Charlottenburg. Entrada al jardín Zoológico.

—Ya lo creo que ha estao. Y los dos se han ido un rato a Wilmersdorf, por el sendero, por ahí no pasa nadie. Pero pueden volver de un momento a otro.

—Entonces es mejor que me marche.

—No, no, querida señora Dörr. Él no se queda, y aunque se quedara. Ya sabe usted que él no es así.

—Lo sé, lo sé. ¿Y cómo andan las cosas?

—¿Cómo han de andar? Creo que ella se cree algo, aunque no lo quiere reconocer, y se hace ilusiones.

—¡Santo Dios! —dijo la señora Dörr, arrimando un asiento más alto que el banquillo que le habían ofrecido— ¡Santo Dios! Entonces las cosas no van bien. En cuanto empiezan las ilusiones, empieza lo malo. Eso es tan cierto como el Evangelio. Mire usted, señora Nimptsch, conmigo fue lo mismo; pero nada de ilusiones. Y sólo por eso ya era distinto.

La señora Nimptsch no dio muestras de comprender bien lo que quería decir la Dörr, por lo que ésta continuó diciendo:

—Y porque nunca se me metió nada en la cabeza, por eso todo fue siempre a pedir de boca, y ahora tengo al Dörr. Bueno, no es que sea mucho, pero por lo menos es una cosa decente y una puede ir a todas partes sin avergonzarse. Y por eso fui con él también a la iglesia y no sólo al juzgao. Cuando es sólo por el juzgao no paran de hablar.

La Nimptsch asintió con la cabeza.

Pero la señora Dörr repitió:

—Sí, por la iglesia, en la iglesia de San Mateo, y nos casó Büchsel[3]. Pero mire usted, señora Nimptsch, lo que quería decir es que yo era más alta y más atractiva que la Lene y aunque no era más bonita (porque eso nunca se puede saber bien y sobre gustos no hay nada escrito), lo que sí estaba es más llenita y a algunos eso es lo que les gusta. Sí, esa es la pura verdad. Pero, vamos, que aunque yo estaba más prieta y pesaba más y tenía un aquel, porque yo tenía un aquel, la verdá es que yo era muy simple, casi tonta; y lo que era él, mi conde, con sus cincuenta a las espaldas, él también era la mar de simple, solo que siempre muy alegre y sinvergüenza. Y más de cien veces le tuve que decir: «No, conde, de eso nada, de eso ni hablar…». Pero los viejos son siempre así.

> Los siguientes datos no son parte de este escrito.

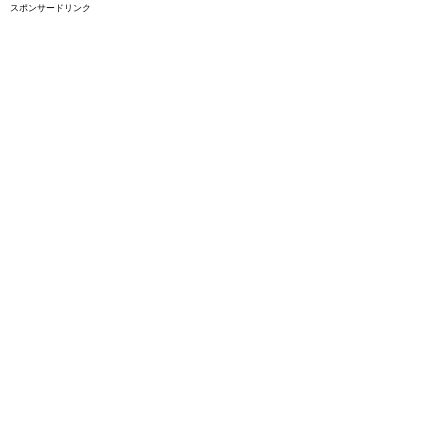
スポンサードリンク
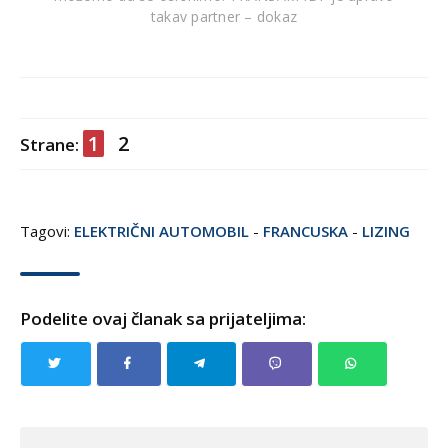
takav partner – dokaz
1
2
Strane:
Tagovi:
ELEKTRIČNI AUTOMOBIL
-
FRANCUSKA
-
LIZING
Podelite ovaj članak sa prijateljima:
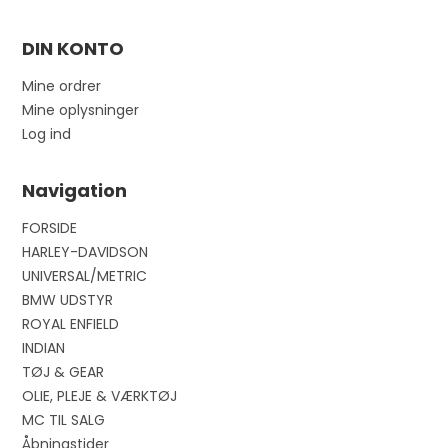
DIN KONTO
Mine ordrer
Mine oplysninger
Log ind
Navigation
FORSIDE
HARLEY-DAVIDSON
UNIVERSAL/METRIC
BMW UDSTYR
ROYAL ENFIELD
INDIAN
TØJ & GEAR
OLIE, PLEJE & VÆRKTØJ
MC TIL SALG
Åbningstider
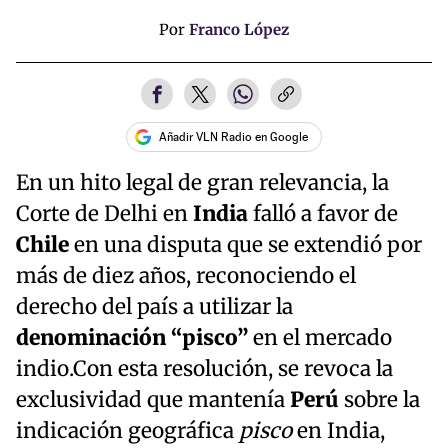
Por
Franco López
Añadir VLN Radio en Google
En un hito legal de gran relevancia, la
Corte de Delhi en
India
falló a favor de
Chile
en una disputa que se extendió por
más de diez años, reconociendo el
derecho del país a utilizar la
denominación “pisco”
en el mercado
indio.Con esta resolución, se revoca la
exclusividad que mantenía
Perú
sobre la
indicación geográfica
pisco
en India,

Y yo sólo digo, querida señora Nimptsch, que usté no se lo puede ni imaginar. Era asqueroso. Y cuando miro al barón de la Lene, me avergüenzo de pensar en cómo era el mío. Y mucho más cuando miro a la Lene. Dios mío, tampoco es que sea un ángel, pero honrada y trabajadora eso sí, y muy mujer de su casa y de orden y de fiar. Y mire usted, señora Nimptsch, precisamente eso es lo triste. Las que andan revoloteando, hoy aquí, mañana allí, a esas no les pasa nada, esas caen siempre como el gato sobre las cuatro patas, pero una muchacha tan buena, que todo lo toma en serio y todo lo hace por amor, eso es lo malo… Pero a lo mejor tampoco es tan malo. Usted sólo la ha adoptao y no es sangre de su sangre y a lo mejor es una princesa o algo así.

La señora Nimptsch meneó la cabeza al oír esta suposición e hizo ademán de querer contestar. Pero la Dörr ya se había levantado y mirando hacia el sendero del jardín exclamó:

—¡Dios santo! Ahí vienen. Y él viene de paisano, la chaqueta y el pantalón de lo mismo. ¡Pero aún así y todo se ve lo que es! Y ahora le dice algo al oído y ella se ríe. Pero bien colorada que se ha puesto… Y ahora se va. Y ahora… vaya, parece que vuelve. No, no, sólo le ha vuelto a saludar otra vez y ella le envía un beso con la mano… Sí, ya lo creo, algo así también me gustaría a mí… Pero no, el mío no era así.

La señora Dörr continuó hablando hasta que Lene entró y saludó a las dos mujeres.